Par Marianne St-Jacques le 16 avril 2018                      Lien  
Maintes fois primée pour ses illustrations jeunesse et ses albums de bande dessinée – elle est notamment récipiendaire de trois Prix littéraires du Gouverneur général et du Prix de la critique ACBD de la bande dessinée québécoise 2017 – Isabelle Arsenault s’expose au Musée de la Civilisation de Québec jusqu’au 6 mai 2018. Rencontre avec la dessinatrice de « Louis parmi les spectres » et de « L’oiseau de Colette » (La Pastèque).

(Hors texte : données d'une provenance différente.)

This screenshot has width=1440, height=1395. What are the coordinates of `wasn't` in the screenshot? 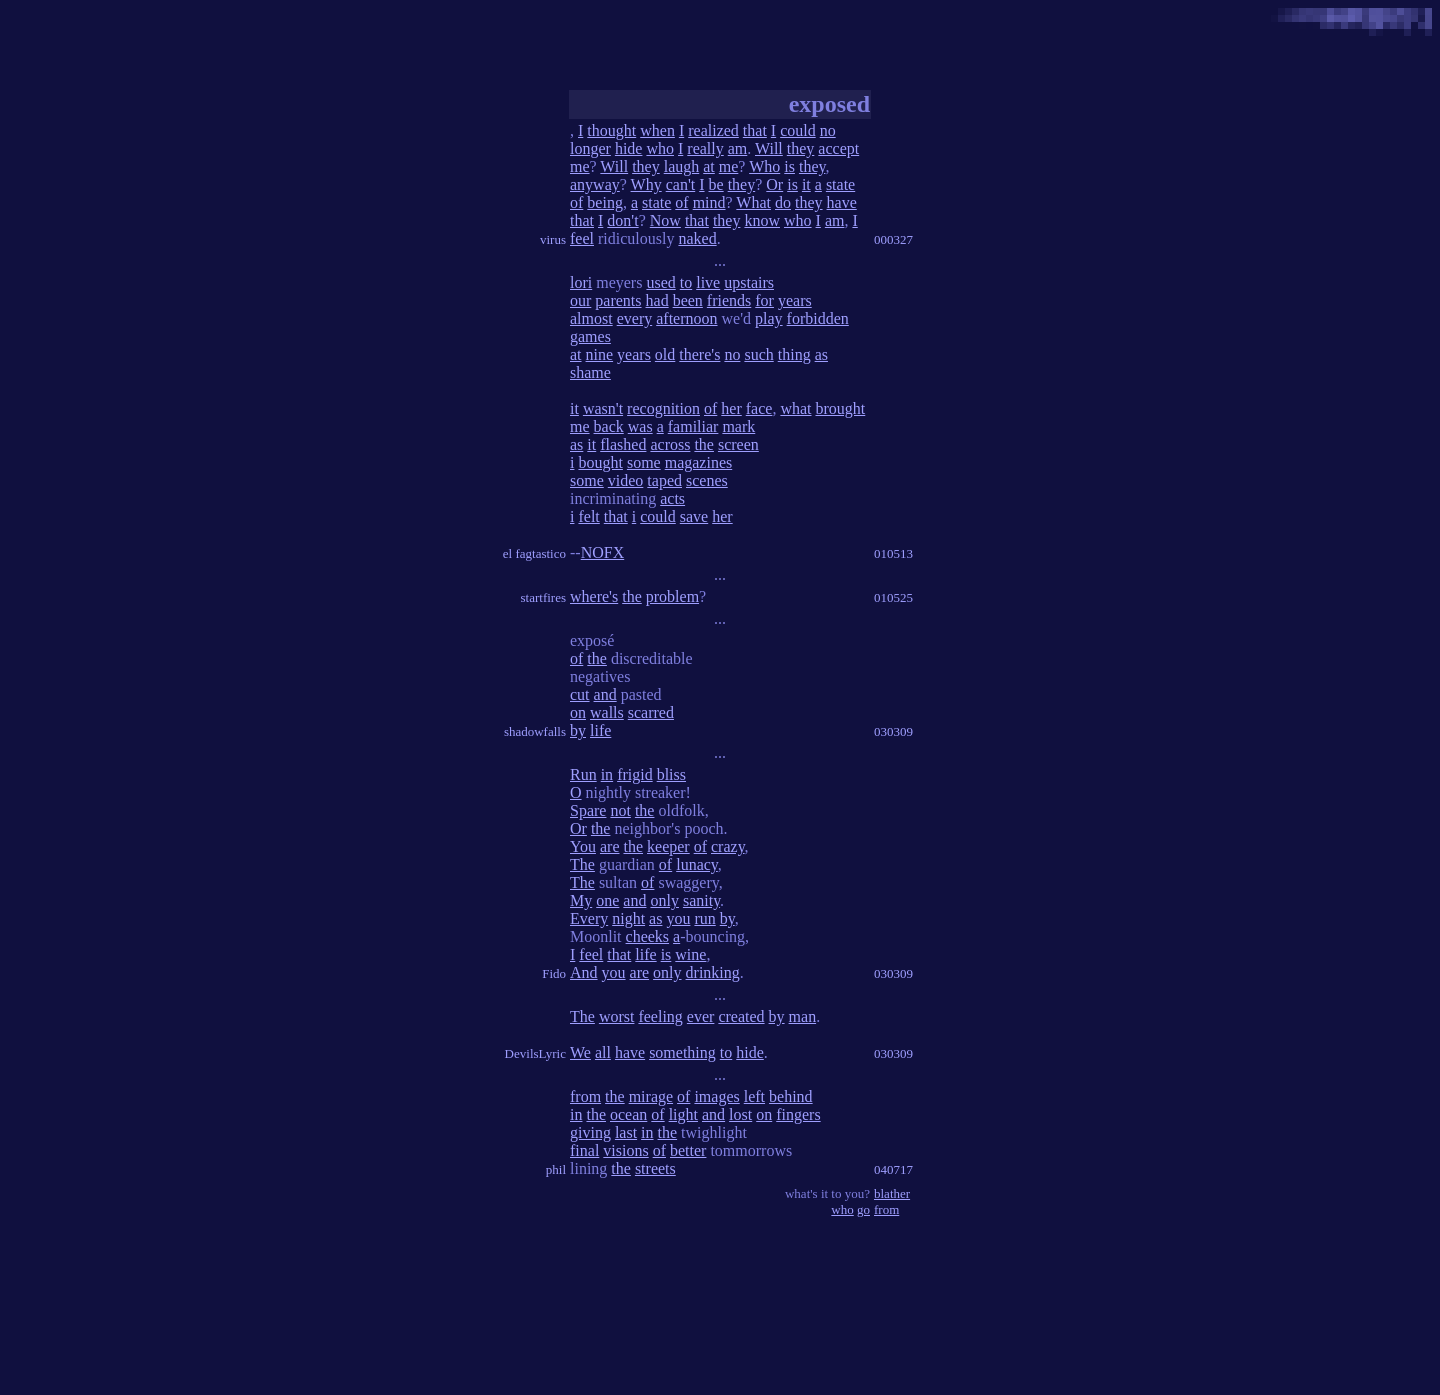 It's located at (603, 408).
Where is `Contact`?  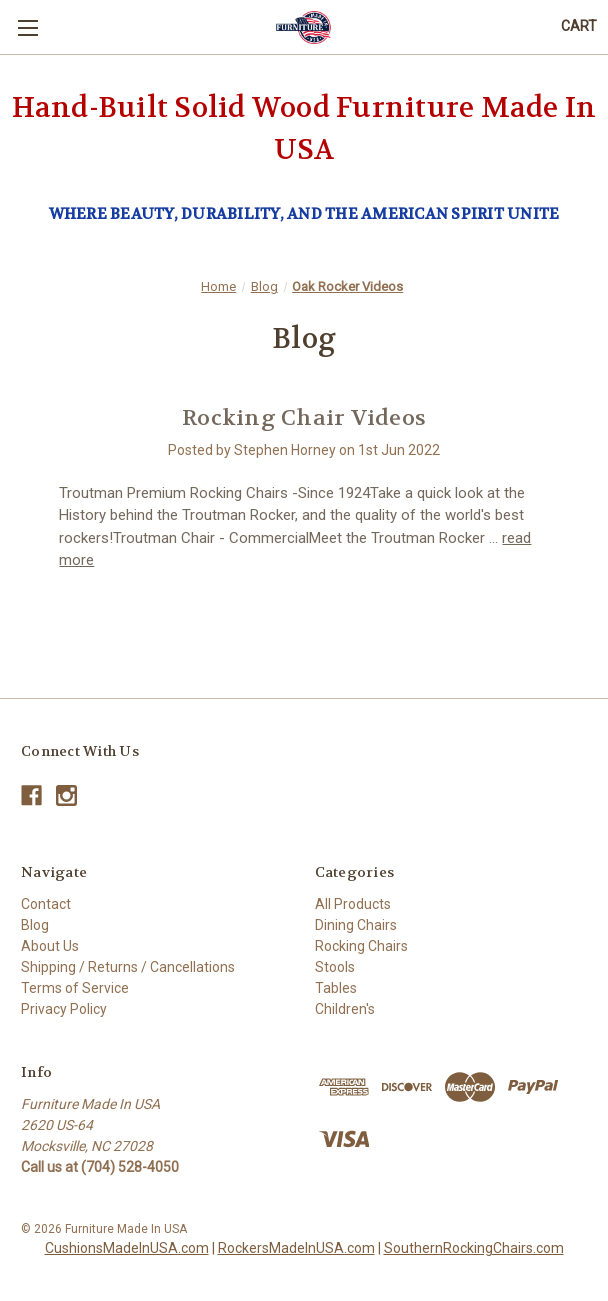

À l’occasion du Festival Québec BD, l’exposition Les mondes imaginaires d’Isabelle Arsenault a pris l’affiche du Musée de la Civilisation de Québec. À l’intérieur de la salle, les planches de cinq albums de BD et livres jeunesse parus chez La Pastèque sont alignés de manière linéaire : Virginia Wolf (avec Kyo Maclear), Jane, le renard et moi (avec Fanny Britt), Louis parmi les spectres (avec Fanny Britt), Une berceuse en chiffons (avec Amy Novesky), et L’oiseau de Colette. Ces originaux sont accompagnés de surprenants objets qui font écho aux œuvres, dont un oiseau mécanique dans sa cage, une robe de fillette, ainsi qu’un renard et un raton laveur empaillés appartenant à l’artiste.

Dépouillées de leurs textes, ces illustrations n’en sont pas moins fortement littéraires, avec notamment des références à Jane Eyre de Charlotte Brontë, ainsi qu’à l’univers de Virginia Woolf. Du coin de l’œil, on aperçoit également un dessin de Maman, la sculpture en forme d’araignée géante de Louise Bourgeois, à qui est consacré l’album Une berceuse en chiffons. Ces illustrations ont un point en commun : elles portent toutes la signature visuelle d’Isabelle Arsenault, caractérisée par un trait faussement naïf, un recours au crayonné, ainsi qu’une utilisation parcimonieuse, mais saisissante, de la couleur.

Isabelle Arsenault : « J'aime transmettre les émotions du récit à travers mes moyens visuels. »
Des scènes de Jane Eyre réalisées pour Jane, le renard et moi (Isabelle Arsenault et Fanny Britt, La Pastèque).
Photo : Marianne St-Jacques
La sculpture Maman de Louise Bourgeois, dans Une berceuse en chiffons (Isabelle Arsenault et Amy Novesky, La Pastèque).
Photo : Marianne St-Jacques
Illustration réalisée pour Virginia Wolf (Isabelle Arsenault et Kyo Maclear, La Pastèque).
Photo : Marianne St-Jacques

Quelles sont vos réactions à chaud après voir visité l’exposition ce matin ?

Je suis éblouie. Je suis très impressionnée par l’espace et par la présentation. Mon travail a l’air d’être dans un petit écrin, cela l’enjolive énormément. Je me trouve très chanceuse d’être au Musée de la Civilisation. C’est un honneur.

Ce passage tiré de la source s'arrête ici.